There are some different ways to do this; my favorite is to interpret the $g(n)$ recurrence probabilistically. Suppose we start at time $g(0)$, we flip a set of $n$ coins simultaneously each round, and it takes $C$ time units to do one round of flips. When a coin turns up heads for the first time, we cease flipping it. Let $T(n)$ be the time at which the last coin to achieve its first head does so. To find $E[T(n)]$, condition on the number of coins that achieve heads in the first round of flips. This yields $$E[T(n)] = C + 2^{-n} \sum_{k=0}^n \binom{n}{k} E[T(n-k)] = C + 2^{-n} \sum_{k=0}^n \binom{n}{k} E[T(k)].$$ Thus $g(n) = E[T(n)]$.

Another way to view $T(n)$ is that it is $g(0) + C M_n$, where $M_n = \max\{X_1, X_2, \ldots, X_n\}$ and the $X_i$'s are independent and identically distributed geometric $(1/2)$ random variables. (Each geometric random variable models the first time a head appears.) Thus $g(n) = g(0) + C E[M_n]$. It is known that $\frac{H_n}{\log 2} \leq E[M_n] \leq \frac{H_n}{\log 2} + 1$ and, more precisely, that $E[M_n]$ is logarithmically summable to $\frac{H_n}{\log 2} + \frac{1}{2}$. (See, for example, Bennett Eisenberg's paper "On the expectation of the maximum of IID geometric random variables," Statistics and Probability Letters 78 (2008) 135-143. See also this MO question, "What is the Expected Maximum out of a Sample (size $n$) from a Geometric Distribution?")

Thus $g(n) = \frac{C}{\log 2} \log n + O(1)$, which means that $h(n) = \frac{D}{\log 2} \log n + O(1)$ and $f(n) = \Theta (\log n)$.
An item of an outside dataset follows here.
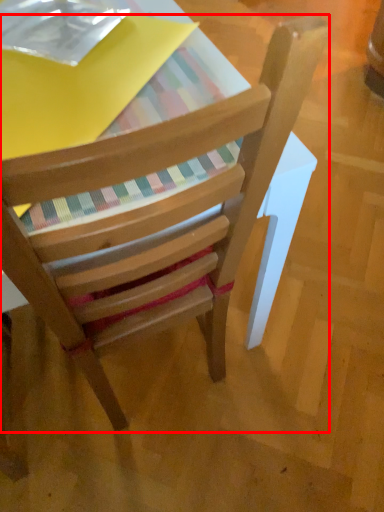 Question: From the image's perspective, where is chair (annotated by the red box) located relative to paperback book?

Choices:
 (A) below
 (B) above

Answer: (A)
Update: Given $\epsilon > 0$, if we take take $C > 0$ such that $L - \epsilon \leq C < L$ and $D = L + \epsilon$, this argument shows that $$L - \epsilon + O\left(\frac{1}{\log n}\right) \leq \frac{f(n)}{\log_2 n} \leq L + \epsilon + O\left(\frac{1}{\log n}\right).$$

Thus, as $n \to \infty$, $\frac{f(n)}{\log_2 n} \to L.$

For some other ideas that pertain to this result, including what are effectively some alternative derivations, see Pradipta's recent MO question, "Coin Flipping and a Recurrence Relation". In fact, reading Pradipta's question and some of its answers gave me the ideas needed to construct this argument! So, thanks go to Pradipta, Didier Piau, Emil Jeřábek, and Louigi Addario-Berry.

Solution 2:

Here's an idea that might lead somewhere. Let $F(x) = \sum_{n \ge 0} \frac{f(n)}{n!} x^n$, let $g(n) = \frac{1}{2^n} \sum_{k=0}^{n} {n \choose n-k} f(k)$, and let $G(x) = \sum_{n \ge 0} \frac{g(n)}{n!} x^n$. Then it's not hard to see that $G(x) = e^{\frac{x}{2}} F \left( \frac{x}{2} \right)$, so we are looking for functions $F$ such that

$$F(x) - e^{\frac{x}{2}} F \left( \frac{x}{2} \right) = A(x)$$ for some $A(x)$ with Taylor coefficients tending to some nonzero limit. Let $H(x) = e^x F(x)$. Now we want $$H(x) - H \left( \frac{x}{2} \right) = e^{-x} A(x).$$

This condition is easier to work with on the left now but harder to work with on the right.